What is needed: Each line from the beginning of the data below through the line containing "gecombineerd met supersterke" should be repeated exactly, please.
+ + +
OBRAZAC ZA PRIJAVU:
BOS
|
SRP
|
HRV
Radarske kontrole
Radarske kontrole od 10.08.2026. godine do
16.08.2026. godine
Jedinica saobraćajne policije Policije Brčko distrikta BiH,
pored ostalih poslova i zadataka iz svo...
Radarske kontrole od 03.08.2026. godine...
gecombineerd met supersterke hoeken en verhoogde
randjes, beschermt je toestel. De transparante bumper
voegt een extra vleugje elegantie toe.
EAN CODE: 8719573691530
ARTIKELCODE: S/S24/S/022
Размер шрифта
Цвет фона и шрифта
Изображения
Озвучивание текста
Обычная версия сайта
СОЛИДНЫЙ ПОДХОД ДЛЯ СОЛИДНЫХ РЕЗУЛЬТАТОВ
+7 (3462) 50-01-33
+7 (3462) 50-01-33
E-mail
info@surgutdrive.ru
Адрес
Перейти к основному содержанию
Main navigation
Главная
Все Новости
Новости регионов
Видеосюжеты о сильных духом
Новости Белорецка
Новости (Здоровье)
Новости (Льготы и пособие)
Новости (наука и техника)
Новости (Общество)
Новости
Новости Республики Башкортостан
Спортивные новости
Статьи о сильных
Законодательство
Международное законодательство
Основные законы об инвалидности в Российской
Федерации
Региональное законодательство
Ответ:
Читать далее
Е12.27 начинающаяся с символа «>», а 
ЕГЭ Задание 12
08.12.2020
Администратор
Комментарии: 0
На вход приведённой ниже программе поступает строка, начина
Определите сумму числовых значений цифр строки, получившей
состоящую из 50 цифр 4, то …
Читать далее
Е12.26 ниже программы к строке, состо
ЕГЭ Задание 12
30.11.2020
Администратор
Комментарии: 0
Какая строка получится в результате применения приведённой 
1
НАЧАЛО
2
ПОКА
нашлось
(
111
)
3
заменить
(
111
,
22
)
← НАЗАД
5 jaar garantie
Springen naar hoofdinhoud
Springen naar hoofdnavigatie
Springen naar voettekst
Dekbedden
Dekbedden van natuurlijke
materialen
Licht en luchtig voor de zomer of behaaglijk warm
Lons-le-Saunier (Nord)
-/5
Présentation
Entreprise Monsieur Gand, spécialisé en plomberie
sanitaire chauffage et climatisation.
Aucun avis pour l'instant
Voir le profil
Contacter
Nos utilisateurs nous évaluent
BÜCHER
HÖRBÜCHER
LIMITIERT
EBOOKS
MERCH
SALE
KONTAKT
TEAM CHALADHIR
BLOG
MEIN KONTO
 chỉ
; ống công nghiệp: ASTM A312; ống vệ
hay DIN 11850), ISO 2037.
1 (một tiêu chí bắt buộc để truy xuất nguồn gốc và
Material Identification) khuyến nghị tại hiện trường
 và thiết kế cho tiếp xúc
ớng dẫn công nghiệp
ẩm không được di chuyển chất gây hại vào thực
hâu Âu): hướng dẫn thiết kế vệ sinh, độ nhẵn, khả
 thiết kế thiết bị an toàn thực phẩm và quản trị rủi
+ + +
Result of this exercise:
OBRAZAC ZA PRIJAVU:
BOS
|
SRP
|
HRV
Radarske kontrole
Radarske kontrole od 10.08.2026. godine do
16.08.2026. godine
Jedinica saobraćajne policije Policije Brčko distrikta BiH,
pored ostalih poslova i zadataka iz svo...
Radarske kontrole od 03.08.2026. godine...
gecombineerd met supersterke hoeken en verhoogde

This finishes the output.